La question de la cession tacite des droits d’auteur divise souvent les graphistes et les entreprises.

Certains estiment qu’une utilisation prolongée ou l’absence de protestation peuvent valoir accord implicite.

Pourtant, si la jurisprudence admet en théorie la possibilité d’une cession tacite, elle en rend la preuve si exigeante qu’elle devient, dans la pratique, quasi impossible à établir.

L’arrêt rendu par la Cour d’appel de Douai le 20 novembre 2025 (RG n° 24/00114) en offre une illustration frappante, rappelant que la tolérance ou la connaissance d’une exploitation ne sauraient tenir lieu de consentement valable.

L’exigence d’un écrit ad probationem

L’article L.131-2 du Code de la propriété intellectuelle impose que les contrats de cession de droits d’auteur soient constatés par écrit. La jurisprudence précise que l’écrit n’est pas une condition de validité absolue du contrat, mais son absence place celui qui invoque une cession tacite dans une position délicate.

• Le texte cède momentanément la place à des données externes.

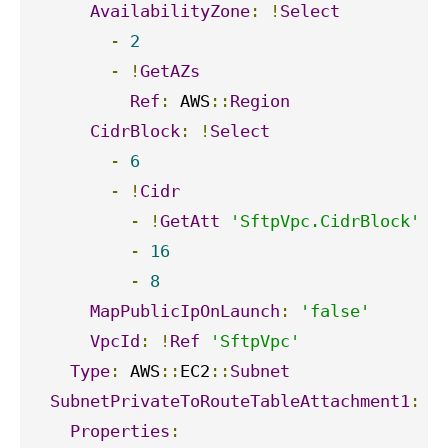
AvailabilityZone
:
!
Select
-
2
-
!
GetAZs
Ref
:
 AWS
::
Region
CidrBlock
:
!
Select
-
6
-
!
Cidr
-
!
GetAtt
'SftpVpc.CidrBlock'
-
16
-
8
MapPublicIpOnLaunch
:
'false'
VpcId
:
!
Ref
'SftpVpc'
Type
:
 AWS
::
EC2
::
Subnet
SubnetPrivateToRouteTableAttachment1
:
Properties
:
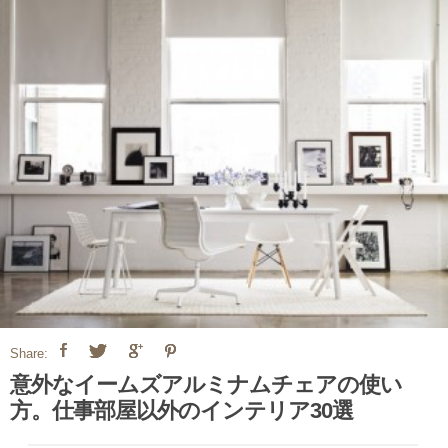
Share:
意外なイームズアルミナムチェアの使い
方。仕事部屋以外のインテリア30選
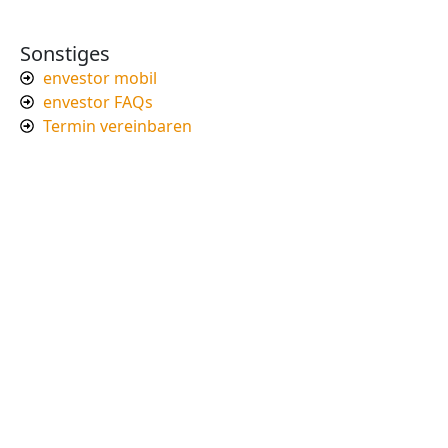
Sonstiges
envestor mobil
envestor FAQs
Termin vereinbaren
Impressum
Datenschutzerklärung
Newsletter
Mit der Eintragung für den Newsletter bestätigen
Sie, die Verarbeitung ihrer Daten gemäß der
Datenschutzerklärung
durch Brevo. Ich willige in den
Empfang des Newsletters ein, den ich jederzeit mit
dem Link im Newsletter selbst abbestellen kann.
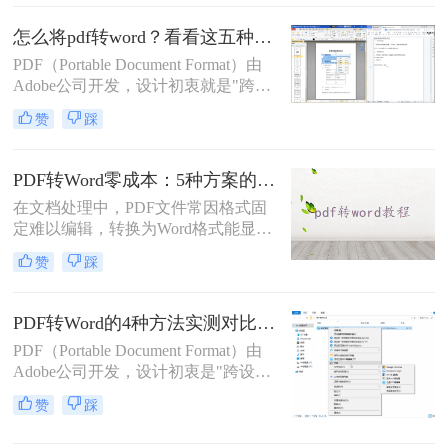
求。但许多用户在转换后发现排版混
乱，影响使用体验。那么pdf转word怎
怎么将pdf转word？看看这五种转换方法！
么保留原排版呢？本文将介绍两种方
PDF（Portable Document Format）由
法，帮助你在PDF转Word时尽可能保
Adobe公司开发，设计初衷就是"跨设
留原排版。
备一致性呈现"——无论在什么设备
赞
踩
上打开，排版都完全一样。这个优点
也正是它难以编辑的原因：PDF内部
用固定坐标记录每个文字、图形的精
PDF转Word零成本：5种方案的成本、速度、精度对比！
确位置，而Word是流式排版，内容从
在文档处理中，PDF文件常因格式固
上到下流动、自动换行。
定难以编辑，转换为Word格式能显著
提升工作效率。然而，市面上许多转
赞
踩
换工具需付费或存在隐私风险，那么
如何不花钱将pdf转word呢？本文精选
5种完全免费的解决方案。所有方法
PDF转Word的4种方法实测对比（附还原度对比表）！
均基于官方或开源平台，确保零成
PDF（Portable Document Format）由
本、无广告、无数据泄露。无需任何
Adobe公司开发，设计初衷是"跨设备
付费，即可实现高质量转换，告别格
一致性呈现"——无论在什么设备上
式错乱与隐私担忧！
赞
踩
打开，排版都完全一样。这个优点也
正是它难以编辑的原因：PDF内部用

En outre, l’article L.131-3 du même code exige que chaque droit cédé fasse l’objet d’une mention distincte et que le domaine d’exploitation soit délimité avec précision — étendue, destination, lieu et durée.

À défaut, la cession est réputée nulle ou, à tout le moins, inopposable.

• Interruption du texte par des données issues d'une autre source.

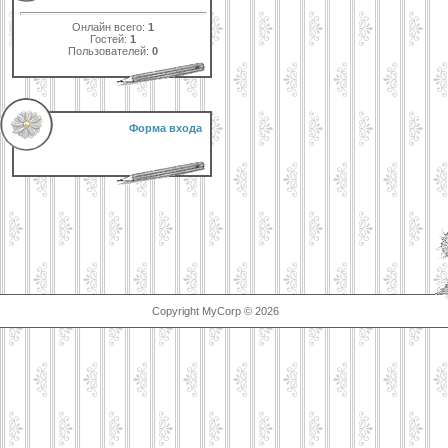
Онлайн всего:
1
Гостей:
1
Пользователей:
0
Форма входа
Copyright MyCorp © 2026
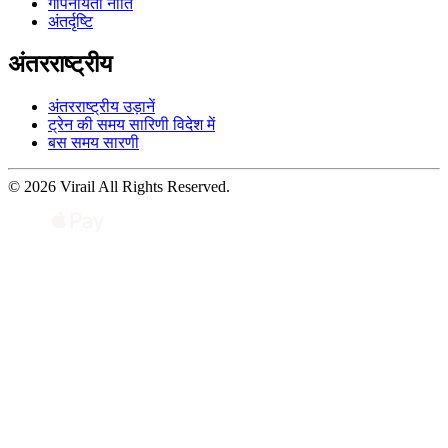
गोपनीयता नीति
अंतर्दृष्टि
अंतरराष्ट्रीय
अंतरराष्ट्रीय उड़ानें
ट्रेन की समय सारिणी विदेश में
बस समय सारणी
© 2026 Virail All Rights Reserved.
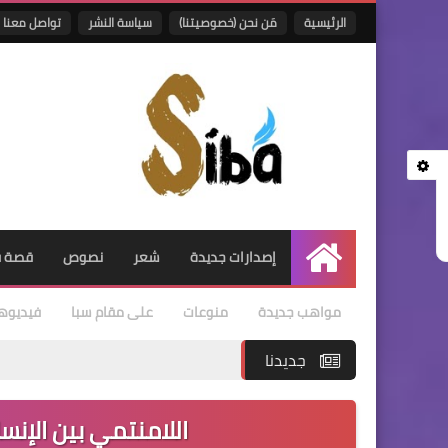
الرئيسية
مَن نحن (خصوصيتنا)
سياسة النشر
تواصل معنا
إصدارات جديدة
شعر
نصوص
قصة ق
الرئيسية
مواهب جديدة
منوعات
على مقام سبا
فيديوه
جديدنا
اللامنتمي بين الإنس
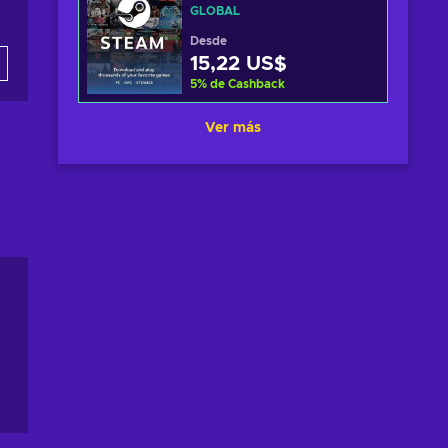
GLOBAL
Desde
15,22 US$
5
%
de Cashback
Ver más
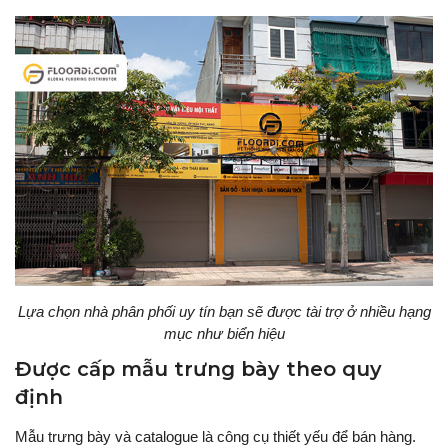
Lựa chọn nhà phân phối uy tín bạn sẽ được tài trợ ở nhiều hạng
mục như biển hiệu
Được cấp mẫu trưng bày theo quy
định
Mẫu trưng bày và catalogue là công cụ thiết yếu để bán hàng.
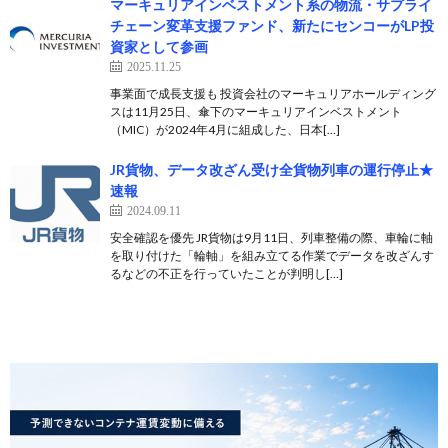
マーキュリアインベストメント系の物流・サプライ
チェーン変革支援ファンド、新たにセンコーがLP投
資家として参画
2025.11.25
事業面で成長支援も 投資会社のマーキュリアホールディング
スは11月25日、傘下のマーキュリアインベストメント
（MIC）が2024年4月に組成した、日本[…]
JR貨物、データ改ざん受け全貨物列車の運行停止★
速報
2024.09.11
安全確認を優先 JR貨物は9月11日、列車整備の際、車輪に軸
を取り付けた「輪軸」を組み立てる作業でデータを改ざんす
るなどの不正を行っていたことが判明し[…]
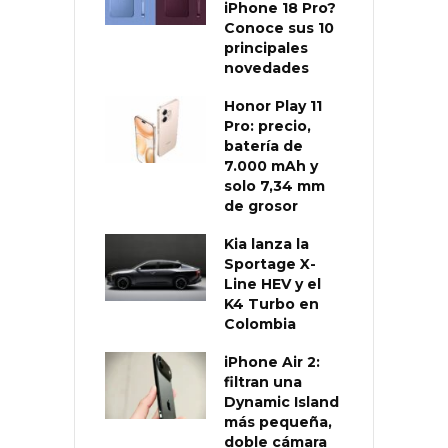
iPhone 18 Pro?
Conoce sus 10
principales
novedades
Honor Play 11
Pro: precio,
batería de
7.000 mAh y
solo 7,34 mm
de grosor
Kia lanza la
Sportage X-
Line HEV y el
K4 Turbo en
Colombia
iPhone Air 2:
filtran una
Dynamic Island
más pequeña,
doble cámara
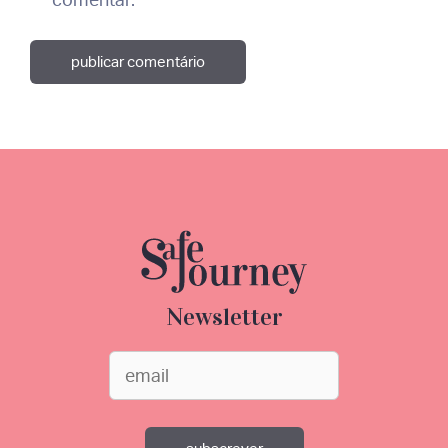
Newsletter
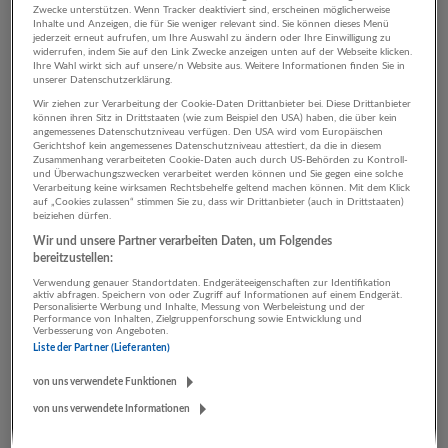
Zwecke unterstützen. Wenn Tracker deaktiviert sind, erscheinen möglicherweise
Inhalte und Anzeigen, die für Sie weniger relevant sind. Sie können dieses Menü
jederzeit erneut aufrufen, um Ihre Auswahl zu ändern oder Ihre Einwilligung zu
widerrufen, indem Sie auf den Link Zwecke anzeigen unten auf der Webseite klicken.
4 Sozialwesen Psychologie /
Ihre Wahl wirkt sich auf unsere/n Website aus. Weitere Informationen finden Sie in
unserer Datenschutzerklärung.
Philosophie Unternehmen
Wir ziehen zur Verarbeitung der Cookie-Daten Drittanbieter bei. Diese Drittanbieter
können ihren Sitz in Drittstaaten (wie zum Beispiel den USA) haben, die über kein
angemessenes Datenschutzniveau verfügen. Den USA wird vom Europäischen
Gerichtshof kein angemessenes Datenschutzniveau attestiert, da die in diesem
Zusammenhang verarbeiteten Cookie-Daten auch durch US-Behörden zu Kontroll-
und Überwachungszwecken verarbeitet werden können und Sie gegen eine solche
Verarbeitung keine wirksamen Rechtsbehelfe geltend machen können. Mit dem Klick
auf „Cookies zulassen“ stimmen Sie zu, dass wir Drittanbieter (auch in Drittstaaten)
beiziehen dürfen.
Wir und unsere Partner verarbeiten Daten, um Folgendes
bereitzustellen:
Verwendung genauer Standortdaten. Endgeräteeigenschaften zur Identifikation
Lebenshilfe Salzburg gGmbH
aktiv abfragen. Speichern von oder Zugriff auf Informationen auf einem Endgerät.
Personalisierte Werbung und Inhalte, Messung von Werbeleistung und der
Performance von Inhalten, Zielgruppenforschung sowie Entwicklung und
Salzburg
Verbesserung von Angeboten.
Sozialwesen
Liste der Partner (Lieferanten)
27 Jobs
von uns verwendete Funktionen
von uns verwendete Informationen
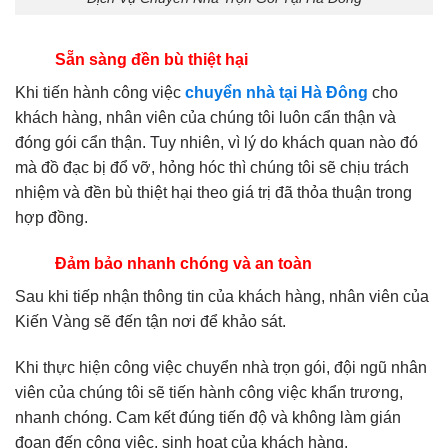
Sẵn sàng đền bù thiệt hại
Khi tiến hành công việc
chuyển nhà tại Hà Đông
cho
khách hàng, nhân viên của chúng tôi luôn cẩn thận và
đóng gói cẩn thận. Tuy nhiên, vì lý do khách quan nào đó
mà đồ đạc bị đổ vỡ, hỏng hóc thì chúng tôi sẽ chịu trách
nhiệm và đền bù thiệt hại theo giá trị đã thỏa thuận trong
hợp đồng.
Đảm bảo nhanh chóng và an toàn
Sau khi tiếp nhận thông tin của khách hàng, nhân viên của
Kiến Vàng sẽ đến tận nơi để khảo sát.
Khi thực hiện công việc chuyển nhà trọn gói, đội ngũ nhân
viên của chúng tôi sẽ tiến hành công việc khẩn trương,
nhanh chóng. Cam kết đúng tiến độ và không làm gián
đoạn đến công việc, sinh hoạt của khách hàng.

Dans ce contexte, une cession tacite reste théoriquement possible, mais seulement si celui qui l’invoque est capable de prouver une autorisation non équivoque de l’auteur, ainsi que ses limites précises : durée, territoire et supports d’exploitation.

Une tolérance ne vaut pas cession

Dans l’affaire examinée, un graphiste avait créé une œuvre commandée par une maison de champagne. L’entreprise avait ensuite reproduit cette œuvre sur des étiquettes de bouteilles, des emballages et son site web, sans accord écrit.

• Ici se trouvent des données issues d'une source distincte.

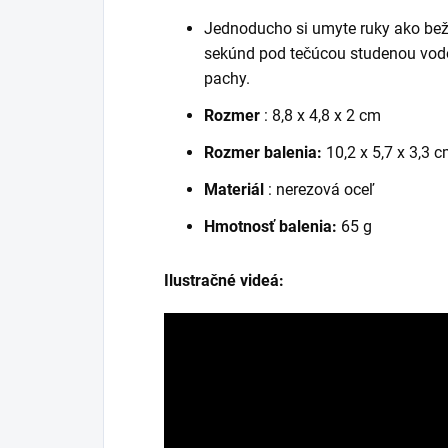
Jednoducho si umyte ruky ako bežn
sekúnd pod tečúcou studenou vodo
pachy.
Rozmer
: 8,8 x 4,8 x 2 cm
Rozmer balenia:
10,2 x 5,7 x 3,3 
Materiál
: nerezová oceľ
Hmotnosť balenia:
65 g
Ilustračné videá:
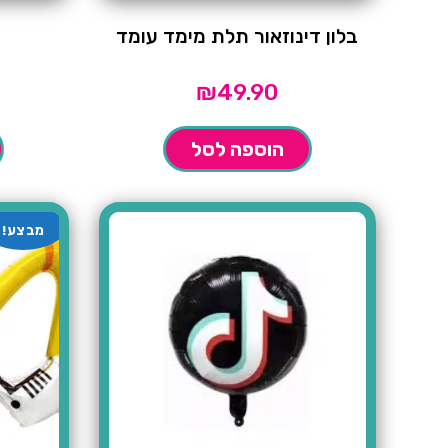
בלון דינוזאור תלת מימד עומד
₪
49.90
הוספה לסל
מבצע!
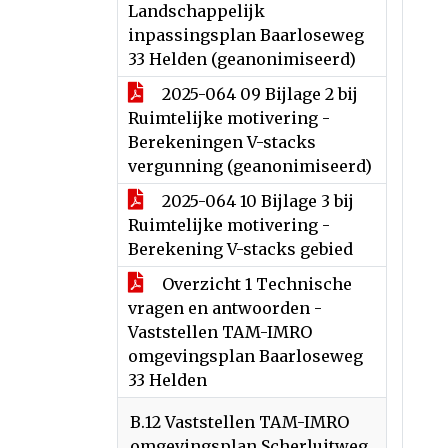
Landschappelijk
inpassingsplan Baarloseweg
33 Helden (geanonimiseerd)
2025-064 09 Bijlage 2 bij
Ruimtelijke motivering -
Berekeningen V-stacks
vergunning (geanonimiseerd)
2025-064 10 Bijlage 3 bij
Ruimtelijke motivering -
Berekening V-stacks gebied
Overzicht 1 Technische
vragen en antwoorden -
Vaststellen TAM-IMRO
omgevingsplan Baarloseweg
33 Helden
B.12 Vaststellen TAM-IMRO
omgevingsplan Scherluitweg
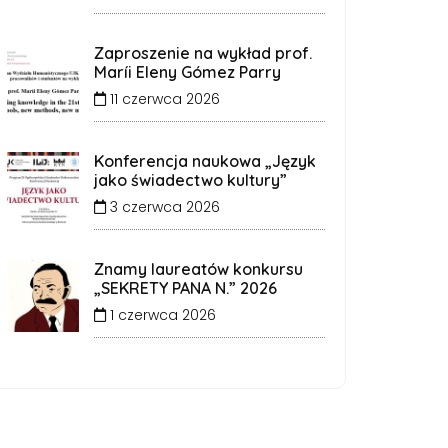
Zaproszenie na wykład prof.
Maríi Eleny Gómez Parry
11 czerwca 2026
Konferencja naukowa „Język
jako świadectwo kultury”
3 czerwca 2026
Znamy laureatów konkursu
„SEKRETY PANA N.” 2026
1 czerwca 2026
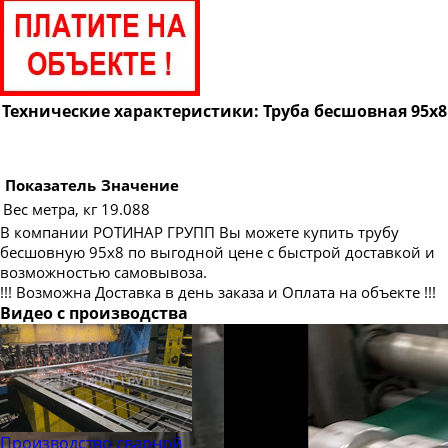
Труба бесшовная 83
Труба бесшовная 89
Труба бесшовная 102
Труба бесшовная 108
Технические характеристики: Труба бесшовная 95х8
Труба бесшовная 114
Труба бесшовная 121
Показатель
Значение
Труба бесшовная 127
Вес метра, кг
19.088
В компании РОТИНАР ГРУПП Вы можете купить трубу
Труба бесшовная 133
бесшовную 95х8 по выгодной цене с быстрой доставкой и
Труба бесшовная 140
возможностью самовывоза.
!!! Возможна Доставка в день заказа и Оплата на объекте !!!
Труба бесшовная 146
Видео с производства
Труба бесшовная 152
Труба бесшовная 159
Труба бесшовная 168
Труба бесшовная 180
Производство сварной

L’artiste, informé de cette exploitation, n’avait pas réagi pendant plusieurs années. L’entreprise invoquait alors une cession tacite, soutenant que l’absence de protestation pendant six ans valait consentement.

La Cour a rejeté cet argument en rappelant que la simple connaissance ou tolérance ne suffit pas à caractériser une cession tacite.

Elle a précisé que, pour qu’une telle cession soit valable, il faudrait prouver l’étendue exacte des droits cédés, leur durée, leur territoire d’application, ainsi qu’un consentement non équivoque de l’auteur. Or, en l’espèce, aucun élément ne permettait d’établir ces conditions.

Pourquoi la cession tacite est-elle si difficile à prouver ?

La jurisprudence est constante : une cession tacite ne peut être retenue que si l’auteur a manifesté de manière non équivoque son accord sur l’exploitation de son œuvre, et si les contours de cette cession — durée, étendue, territoire — sont clairement définis.

Dans un arrêt de la Cour de cassation du 28 novembre 2000, il a été jugé que « l’acceptation par l’artiste du principe de la reproduction ne peut suffire à caractériser l’existence d’une cession de ses droits d’auteur ». Autrement dit, même si un auteur tolère une exploitation, cela ne signifie pas qu’il a consenti à une cession de ses droits.

De même, dans un arrêt du 12 juillet 2006, la Cour de cassation a rappelé que les cessions générales de droits sont prohibées, et qu’une cession tacite doit être aussi précise qu’une cession écrite.

Quelles conséquences pour les graphistes et les entreprises ?

Pour les graphistes :

Cet arrêt rappelle qu’ils ne doivent pas hésiter à faire valoir leurs droits d’auteur si aucune cession n’a été expressément prévue. Une tolérance ou une absence de réaction ne peut être interprétée comme une renonciation à leurs droits.

Il est donc essentiel de réagir rapidement en cas d’exploitation non autorisée et, le cas échéant, d’engager des actions en justice pour faire respecter leurs droits.

Pour les entreprises :

Cet arrêt souligne les risques majeurs encourus en cas d’exploitation non autorisée.

La bonne foi ou l’absence de protestation de l’auteur ne suffisent pas à écarter une condamnation pour contrefaçon.

Il est donc impératif de procéder à un audit des usages des œuvres protégées et de régulariser les situations en obtenant des autorisations écrites et précises.